Transgender

Federal Appeals Court Rules That Transgender Student Can Use Restroom of Choice

May 31, 2017

By Howard M. Miller

Transgender-300x300Perhaps lost in the media stories about the so-called “bathroom wars” is the emotional toll that they have taken on individuals whose lives are directly impacted by the controversy. While both sides have fiercely advocated the social and emotional import at the core of the dispute, courts have struggled to find a uniform answer to: “What is the law here?” The federal guidance document that was the subject of a Fourth Circuit ruling has been rescinded by the Trump administration and the court’s decision itself vacated by the Supreme Court and remanded back to the Fourth Circuit.   Some states, like New York, have filled in the gap with legislation that requires public school districts to allow transgender students to use the bathroom corresponding to their gender identity.  But, what about states that don’t have such a law?  Yesterday, in Whitaker v. Kenosha Unified School District No. 1 Bd. of Educ. (7th Cir.

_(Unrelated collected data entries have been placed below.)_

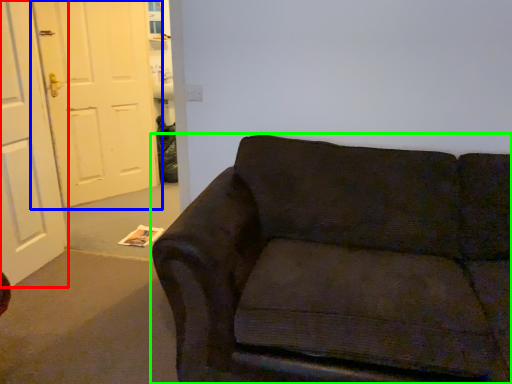 Question: Estimate the real-world distances between objects in this image. Which object is farther from door (highlighted by a red box), door (highlighted by a blue box) or studio couch (highlighted by a green box)?

Choices:
 (A) door
 (B) studio couch

Answer: (B) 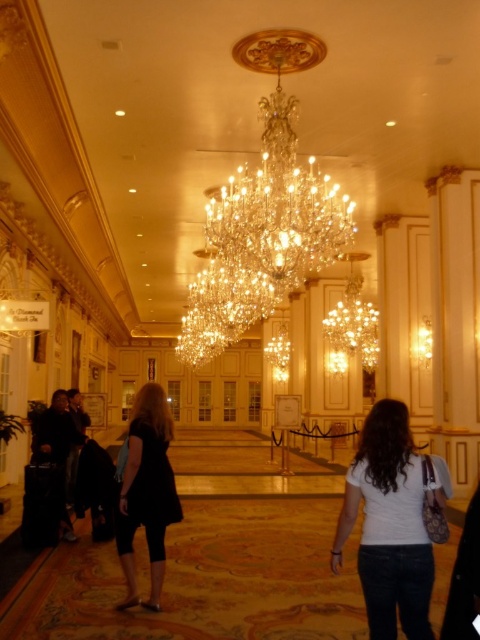 Who is lower down, white matte shirt at lower right or black matte dress at center?

Positioned lower is black matte dress at center.

Does white matte shirt at lower right have a larger size compared to black matte dress at center?

Actually, white matte shirt at lower right might be smaller than black matte dress at center.

Locate an element on the screen. white matte shirt at lower right is located at coordinates click(x=388, y=525).

The width and height of the screenshot is (480, 640). I want to click on white matte shirt at lower right, so click(388, 525). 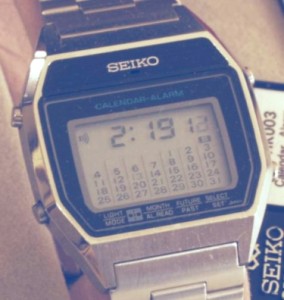 Locate an element on the screen. This screenshot has height=300, width=284. table is located at coordinates (23, 53), (262, 59). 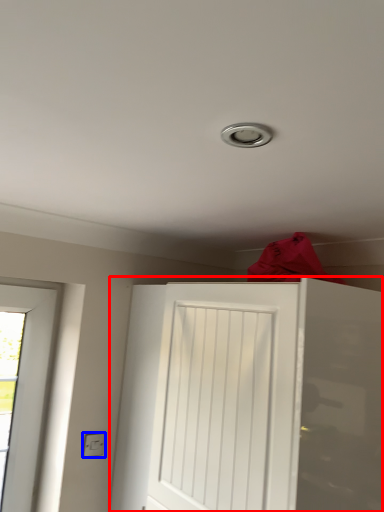 Question: Which of the following is the closest to the observer, door (highlighted by a red box) or electric outlet (highlighted by a blue box)?

Choices:
 (A) door
 (B) electric outlet

Answer: (A) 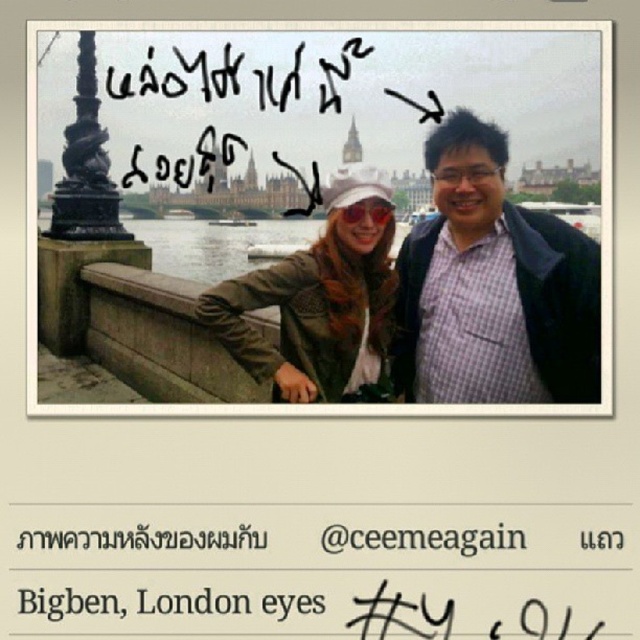 Does point (564, 326) come behind point (244, 275)?

No, it is in front of (244, 275).

Can you confirm if matte plaid shirt at center is thinner than matte olive-green jacket at center?

Indeed, matte plaid shirt at center has a lesser width compared to matte olive-green jacket at center.

Locate an element on the screen. matte plaid shirt at center is located at coordinates (492, 285).

Who is shorter, matte plaid shirt at center or concrete ledge at lower left?

concrete ledge at lower left

Is point (586, 282) farther from camera compared to point (120, 339)?

No, it is not.

Where is `matte plaid shirt at center`? The height and width of the screenshot is (640, 640). matte plaid shirt at center is located at coordinates (492, 285).

Who is higher up, matte olive-green jacket at center or concrete ledge at lower left?

matte olive-green jacket at center is higher up.

Is matte olive-green jacket at center thinner than concrete ledge at lower left?

Indeed, matte olive-green jacket at center has a lesser width compared to concrete ledge at lower left.

Between point (356, 264) and point (189, 291), which one is positioned behind?

The point (189, 291) is more distant.

At what (x,y) coordinates should I click in order to perform the action: click on matte olive-green jacket at center. Please return your answer as a coordinate pair (x, y). This screenshot has width=640, height=640. Looking at the image, I should click on (320, 300). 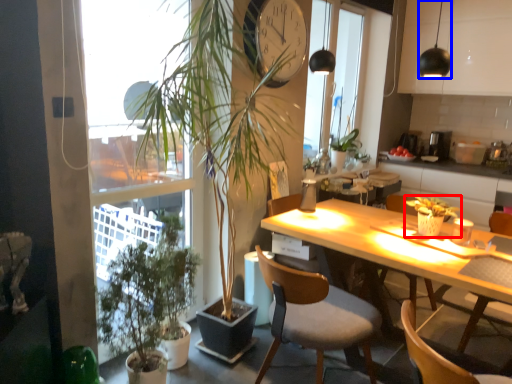 Question: Which object appears closest to the camera in this image, houseplant (highlighted by a red box) or lamp (highlighted by a blue box)?

Choices:
 (A) houseplant
 (B) lamp

Answer: (B) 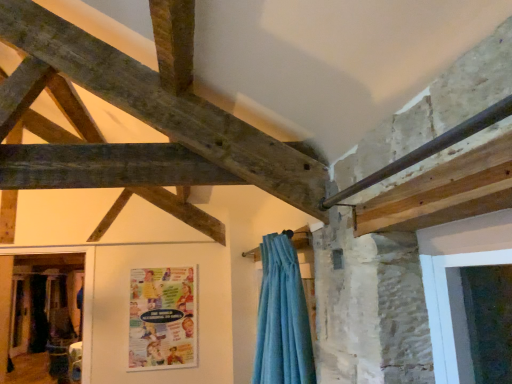 The image size is (512, 384). Describe the element at coordinates (162, 318) in the screenshot. I see `vivid collage poster at lower center` at that location.

What is the approximate width of vivid collage poster at lower center?

vivid collage poster at lower center is 1.55 inches in width.

Image resolution: width=512 pixels, height=384 pixels. In order to click on vivid collage poster at lower center in this screenshot , I will do `click(162, 318)`.

At what (x,y) coordinates should I click in order to perform the action: click on vivid collage poster at lower center. Please return your answer as a coordinate pair (x, y). Looking at the image, I should click on (162, 318). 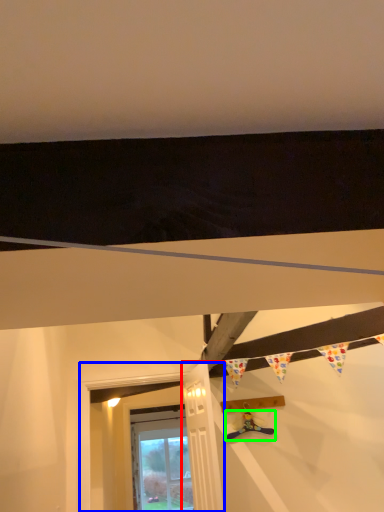 Question: Which object is the closest to the door (highlighted by a red box)? Choose among these: window frame (highlighted by a blue box) or toy (highlighted by a green box).

Choices:
 (A) window frame
 (B) toy

Answer: (B)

May 30, 2017), the Seventh Circuit answered that question.  In what could be a landmark ruling, the Court held that under Title IX and the Equal Protection Clause of the Constitution, a transgender high school student could not be barred from choosing to use the bathroom that corresponded with the student’s gender identity.  Prior to this ruling no court had directly held that Title IX offered specific protection to transgender students on the grounds of “sex stereotyping” and “gender noncomformance,” terms that are more frequently seen in employment cases under Title VII. The Whitaker court addressed the Title IX issue head on, holding: “By definition, a transgender individual does not conform to the sex?based stereotypes of the sex that he or she was assigned at birth.” In affirming the district court’s grant of a preliminary injunction in favor of the student, the Court clearly expressed its edict:

…[The student] can demonstrate a likelihood of success on the merits of his claim because he has alleged that the School District has denied him access to the boys’ restroom because he is transgender. A policy that requires an individual to use a bathroom that does not conform with his or her gender identity punishes that individual for his or her gender non?conformance, which in turn violates Title IX.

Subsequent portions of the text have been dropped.